I first analysed the data without taking into consideration the strand-specificity of my library, afterwards I found out that the library was stranded and I reanalysed the data. The difference in counts were very significant between two types of analyses. With no knowledge of strandness ( I got around 1000-2000 counts per gene I am interested in), however specifying strandness in hisat2 and htseq I got only 20-30 counts per some genes that I om interested in. The sequencing aimed at coverage 30 M. I just wanted to ensure that getting this difference in counts number is fine.
If the dataset is unstranded and you do antisense gene counts and sense gene counts your values should be about 50% antisense 50% sense.
If the dataset is stranded (assuming RNA-seq) and you do antisense gene counts and sense gene counts your values should >90% antisense and 10% sense. I usually observe an order of magnitude difference in read counts per stranded when investigating a stranded library.
Thanks for the answer! I am sort of new to bioinformatics can you please confirm it by some paper. I may understand why it should 50/50 for unstranded library but the proportion 90/10 for stranded RNA-seq library seems unexplainable to me so far.
With no knowledge of strandness ( I got around 1000-2000 counts per
gene I am interested in), however specifying strandness in hisat2 and
htseq I got only 20-30 counts per some genes that I om interested in.

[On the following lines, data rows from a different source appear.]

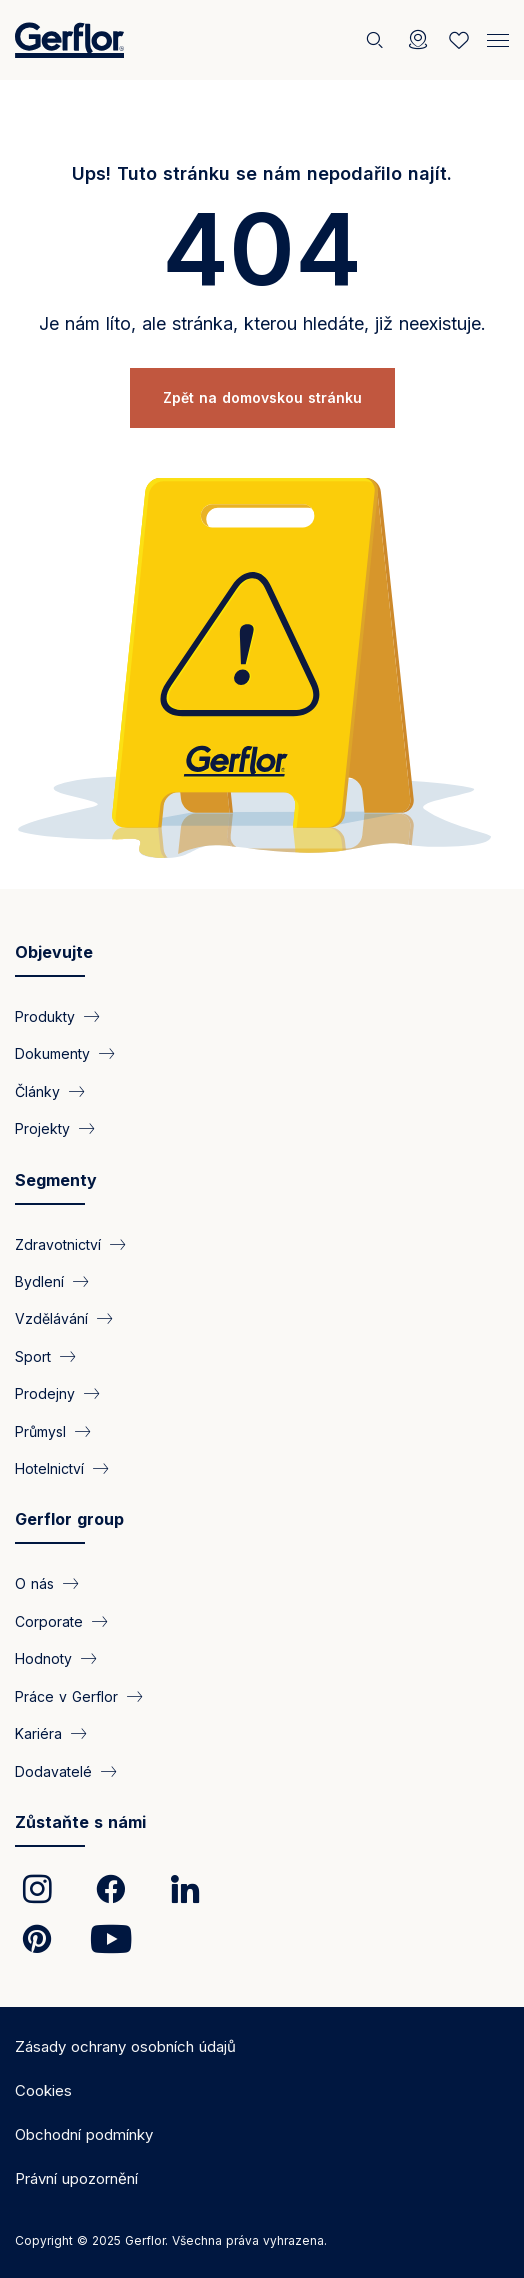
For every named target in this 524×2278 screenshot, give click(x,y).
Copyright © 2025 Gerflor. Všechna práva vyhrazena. (171, 2240)
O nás (34, 1583)
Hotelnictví (49, 1468)
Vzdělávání (51, 1318)
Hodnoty (43, 1658)
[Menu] (498, 38)
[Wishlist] (459, 40)
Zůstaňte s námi (80, 1822)
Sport (33, 1355)
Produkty (45, 1015)
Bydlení (39, 1280)
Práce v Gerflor (66, 1695)
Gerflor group (69, 1519)
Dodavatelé (53, 1770)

That suggests to me that you put in the wrong strandedness. Put it in the other direction, and you should get your thousand counts back.
After checking the strandness with RSeQC I got the following stats:
This is PairEnd Data
Fraction of reads failed to determine: 0.0569
Fraction of reads explained by "1++,1--,2+-,2-+": 0.0170
Fraction of reads explained by "1+-,1-+,2++,2--": 0.9261
Can I conclude based on the stats that it is reverse stranded library?
Yes if it RNA-seq it is usually reverse stranded. To check this, if you just change your strand in your histat2 command and then re-run hisat2 and htseq your 20-30 counts should jump to 900-1800+.
Also you can view the BAM files in IGV to verify strandedness
Thanks for the answer! I am sort of new to bioinformatics can you please confirm it by some paper. I may understand why it should 50/50 for unstranded library but the proportion 90/10 for stranded RNA-seq library seems unexplainable to me so far.